[Task instructions]
Because the material must match the original, reproduce every line of it exactly.

[Input records]
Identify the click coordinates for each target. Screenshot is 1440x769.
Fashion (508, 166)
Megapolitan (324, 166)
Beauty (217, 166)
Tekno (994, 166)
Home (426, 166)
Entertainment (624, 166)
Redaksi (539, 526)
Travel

[Response area]
Identify the click coordinates for each target. Screenshot is 1440x769.
Fashion (508, 166)
Megapolitan (324, 166)
Beauty (217, 166)
Tekno (994, 166)
Home (426, 166)
Entertainment (624, 166)
Redaksi (539, 526)
Travel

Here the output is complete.